▶ _Extracted records_
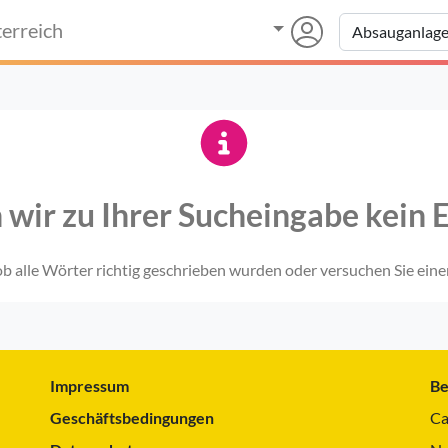
erreich
 wir zu Ihrer Sucheingabe kein E
 ob alle Wörter richtig geschrieben wurden oder versuchen Sie eine
Impressum
Be
Geschäftsbedingungen
Ca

▶ _Prompt_
Reproduce the listing word for word. Do not carry over the pictures.

▶ _Solved problem_
erreich
 wir zu Ihrer Sucheingabe kein E
 ob alle Wörter richtig geschrieben wurden oder versuchen Sie eine
Impressum
Be
Geschäftsbedingungen
Ca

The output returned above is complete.